Blandford!  That place ROCKS.  My Brother lives in Otis.  Last winter we drove up to N. Adams and paddled the Dryway in 10 inches of fresh snow.  Hitched a ride on the plough to get to the put in, made it back to his house to get my nephew and up to blandford for the opening (after school).  Farmed pow from skiers left to right while at the kids hit the "Park".  That place had a great vibe.  Snow ended up getting a bit heavy, but still epic.  Chased a red fox down a tree line first run.  Couldn't believe I was in Mass.  Great place.


----------



## Jonni (Sep 24, 2006)

1.) Sugarbush
2.) Burke Mountain
3.) Jay Peak
4.) Sunapee
5.) Loon Mountain
6.) Mount Snow
7.) Crotched Mountain
8.) Ragged Mountain
9.) Waterville Valley
10.) Shawnee Peak, ME


----------



## Vortex (Sep 25, 2006)

Waterville is nice.  I go there early season a bit when there is limited terrain at Loon and Waterville to get a few more trails.  The town square is nice.  I go there alot at night.
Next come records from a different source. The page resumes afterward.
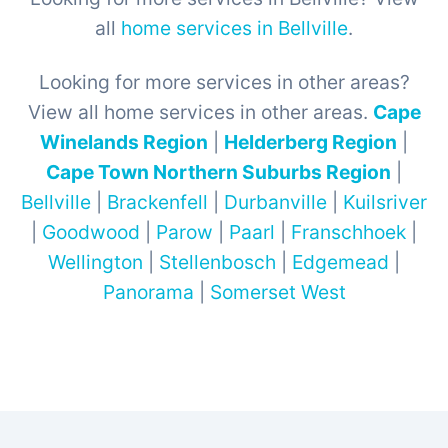
all
home services in Bellville
.
Looking for more services in other areas?
View all home services in other areas.
Cape
Winelands Region
|
Helderberg Region
|
Cape Town Northern Suburbs Region
|
Bellville
|
Brackenfell
|
Durbanville
|
Kuilsriver
|
Goodwood
|
Parow
|
Paarl
|
Franschhoek
|
Wellington
|
Stellenbosch
|
Edgemead
|
Panorama
|
Somerset West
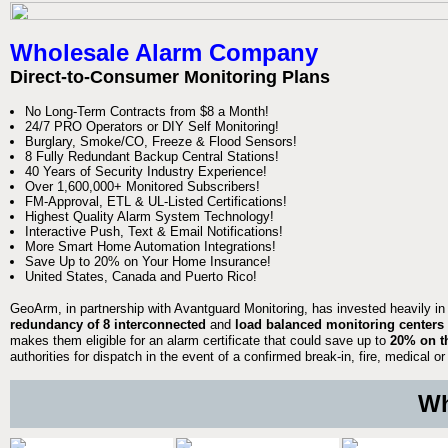
Wholesale Alarm Company
Direct-to-Consumer Monitoring Plans
No Long-Term Contracts from $8 a Month!
24/7 PRO Operators or DIY Self Monitoring!
Burglary, Smoke/CO, Freeze & Flood Sensors!
8 Fully Redundant Backup Central Stations!
40 Years of Security Industry Experience!
Over 1,600,000+ Monitored Subscribers!
FM-Approval, ETL & UL-Listed Certifications!
Highest Quality Alarm System Technology!
Interactive Push, Text & Email Notifications!
More Smart Home Automation Integrations!
Save Up to 20% on Your Home Insurance!
United States, Canada and Puerto Rico!
GeoArm, in partnership with Avantguard Monitoring, has invested heavily in
redundancy of 8 interconnected
and
load balanced monitoring centers
makes them eligible for an alarm certificate that could save up to
20% on t
authorities for dispatch in the event of a confirmed break-in, fire, medical
Wh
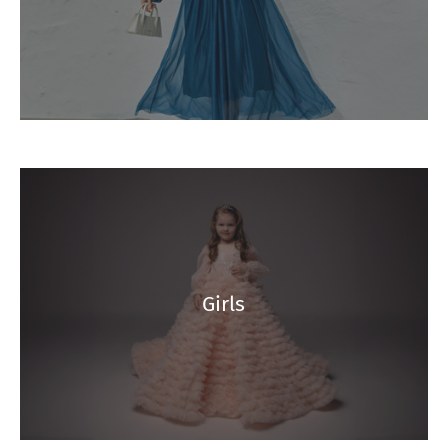
Girls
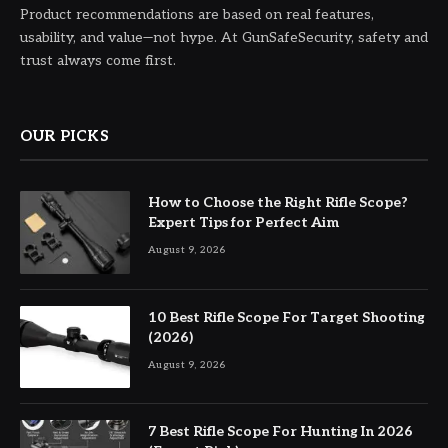
Product recommendations are based on real features,
usability, and value—not hype. At GunSafeSecurity, safety and
trust always come first.
OUR PICKS
How to Choose the Right Rifle Scope?
Expert Tips for Perfect Aim
August 9, 2026
10 Best Rifle Scope For Target Shooting
(2026)
August 9, 2026
7 Best Rifle Scope For Hunting In 2026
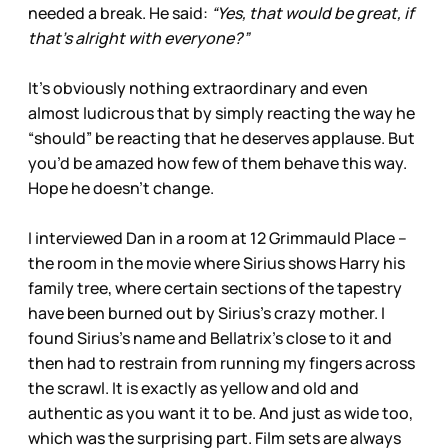
needed a break. He said:
“Yes, that would be great, if
that’s alright with everyone?”
It’s obviously nothing extraordinary and even
almost ludicrous that by simply reacting the way he
“should” be reacting that he deserves applause. But
you’d be amazed how few of them behave this way.
Hope he doesn’t change.
I interviewed Dan in a room at 12 Grimmauld Place –
the room in the movie where Sirius shows Harry his
family tree, where certain sections of the tapestry
have been burned out by Sirius’s crazy mother. I
found Sirius’s name and Bellatrix’s close to it and
then had to restrain from running my fingers across
the scrawl. It is exactly as yellow and old and
authentic as you want it to be. And just as wide too,
which was the surprising part. Film sets are always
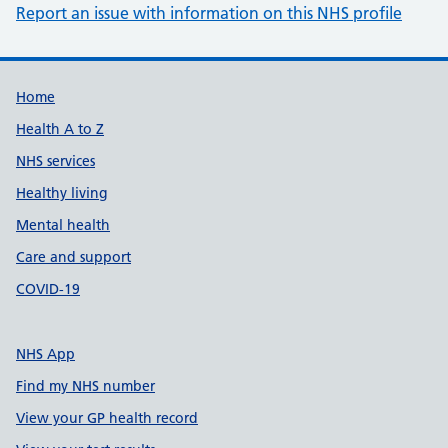
Report an issue with information on this NHS profile
Support links
Home
Health A to Z
NHS services
Healthy living
Mental health
Care and support
COVID-19
NHS App
Find my NHS number
View your GP health record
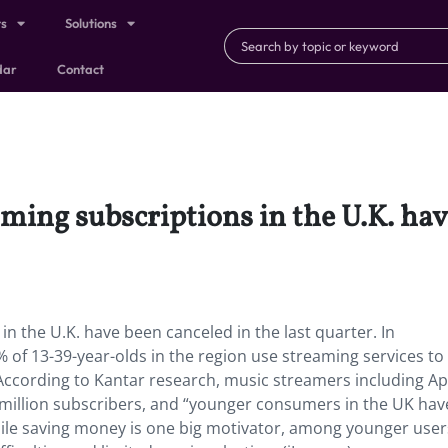
ts
Solutions
dar
Contact
ming subscriptions in the U.K. have
n the U.K. have been canceled in the last quarter. In
 of 13-39-year-olds in the region use streaming services to 
ccording to Kantar research, music streamers including Ap
 million subscribers, and “younger consumers in the UK hav
ile saving money is one big motivator, among younger user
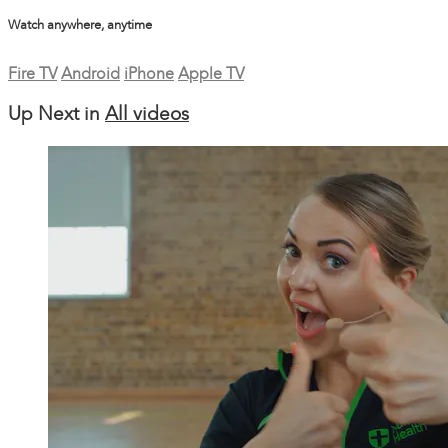
Watch anywhere, anytime
Fire TV
Android
iPhone
Apple TV
Up Next in
All videos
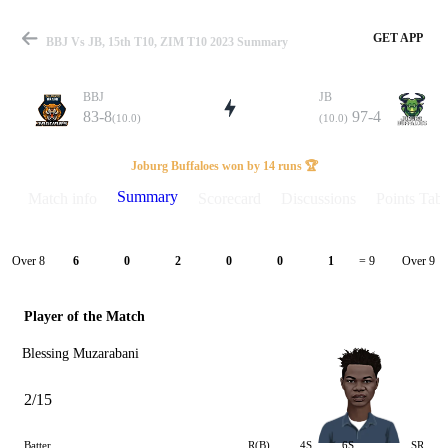
GET APP
BBJ Vs JB, 15th T10, ZIM T10 2023 Summary
BBJ
JB
83-8
97-4
(10.0)
(10.0)
Match
Joburg Buffaloes won by 14 runs 🏆
Summary
Match info
Scorecard
Discussions
Points Tabl
Details
Over 8
Over 9
6
0
2
0
0
1
= 9
Player of the Match
Blessing Muzarabani
2/15
Batter
R(B)
4S
6S
SR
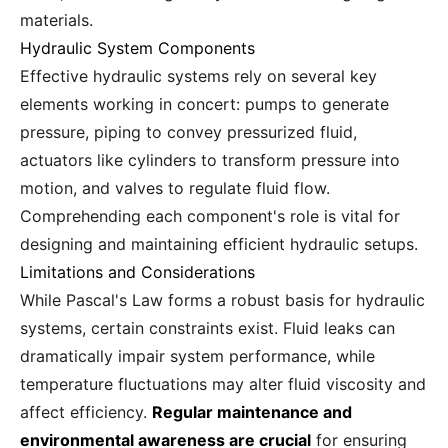
materials.
Hydraulic System Components
Effective hydraulic systems rely on several key
elements working in concert: pumps to generate
pressure, piping to convey pressurized fluid,
actuators like cylinders to transform pressure into
motion, and valves to regulate fluid flow.
Comprehending each component's role is vital for
designing and maintaining efficient hydraulic setups.
Limitations and Considerations
While Pascal's Law forms a robust basis for hydraulic
systems, certain constraints exist. Fluid leaks can
dramatically impair system performance, while
temperature fluctuations may alter fluid viscosity and
affect efficiency.
Regular maintenance and
environmental awareness are crucial
for ensuring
A lot of family fun activities.  I do that many more times more than I ski Waterville.  This is a great place for families.


----------



## Boston Bulldog (Feb 12, 2013)

BUMP!

1. Magic
2. The Loaf
3. Jay
4. Whaleback
5. MRG


----------



## gmcunni (Feb 12, 2013)

currently

1. sugarbush
2. sugarloaf
3. Magic


----------



## gregnye (Feb 12, 2013)

1. Jay Peak
1.5 Killington
2. Wildcat
3. Cannon
4. Pico
5. Loon 
5.5 Mt Snow
6. Waterville (gotta respect my "home mountain")
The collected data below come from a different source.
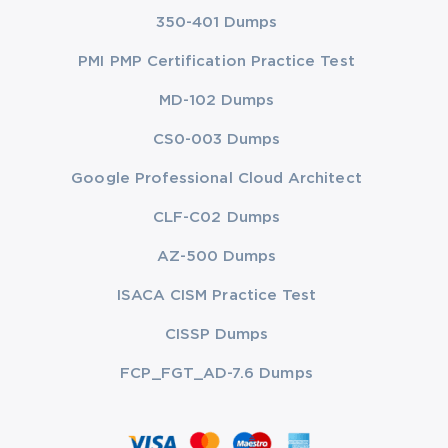
350-401 Dumps
PMI PMP Certification Practice Test
MD-102 Dumps
CS0-003 Dumps
Google Professional Cloud Architect
CLF-C02 Dumps
AZ-500 Dumps
ISACA CISM Practice Test
CISSP Dumps
FCP_FGT_AD-7.6 Dumps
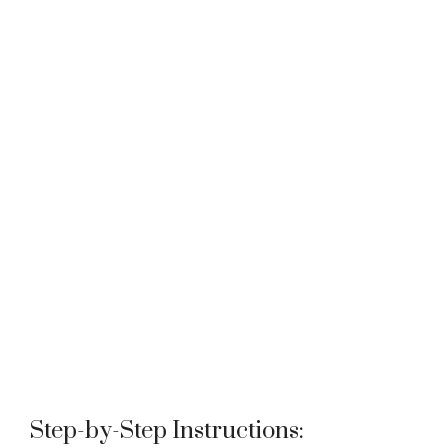
Step-by-Step Instructions:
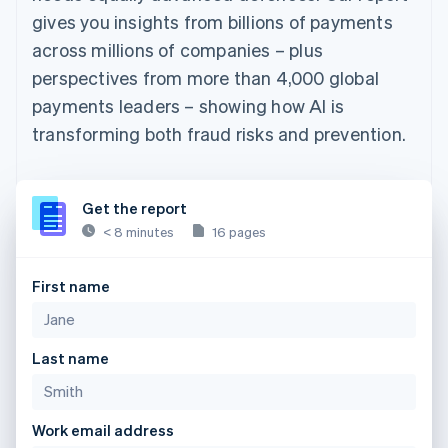
gives you insights from billions of payments
across millions of companies – plus
perspectives from more than 4,000 global
payments leaders – showing how AI is
transforming both fraud risks and prevention.
Get the report
< 8 minutes
16 pages
First name
Last name
Work email address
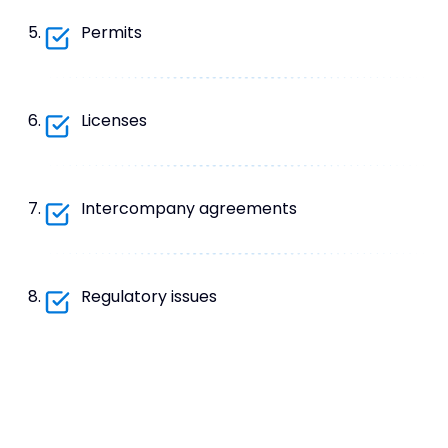
Permits
Licenses
Intercompany agreements
Regulatory issues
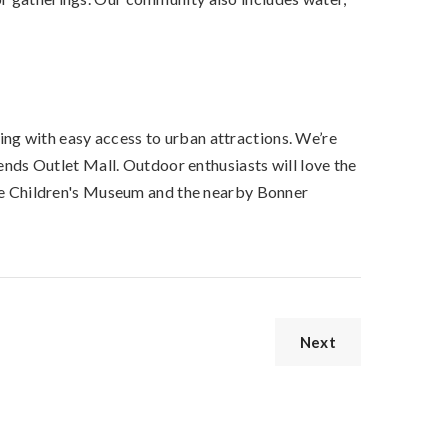
ing with easy access to urban attractions. We’re
ds Outlet Mall. Outdoor enthusiasts will love the
e Children's Museum and the nearby Bonner
Next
Places I want to go to really badly:

1. Stowe (gotta sell my house to be able to buy a ticket! )
2. Sugarbush
3. Sugarloaf
4. Saddleback


----------



## riverc0il (Feb 12, 2013)

Wow, this IS a bump. I remember pizza, who started this thread...



riverc0il said:


> 1. Cannon
> 2. Mad River Glen
> 3. Burke Mountain
> 4. Tuckerman Ravine
> 5. Magic Mountain



Time for an update, I guess. I've skied a lot more areas since 2005. Tuckerman Ravine was obviously submitted tongue in cheek since this is clearly a ski area list and not inclusive of BC. I guess now I'd go with...

1. Cannon
2a. Mad River Glen
2b. Smuggs
4. Jay
5. Stowe

I think?

6-12 would probably include Burke, Magic, Saddleback, Dartmouth, Black NH, and Abram

13-15 would probably be places others love but don't tickle my heart strings despite the great terrain: Wildcat, Sugarloaf, Sugarbush

Obviously, that is "my favorites" not "best mountains". I'll admit Loaf and Bush are two great mountains. They just don't do it for me.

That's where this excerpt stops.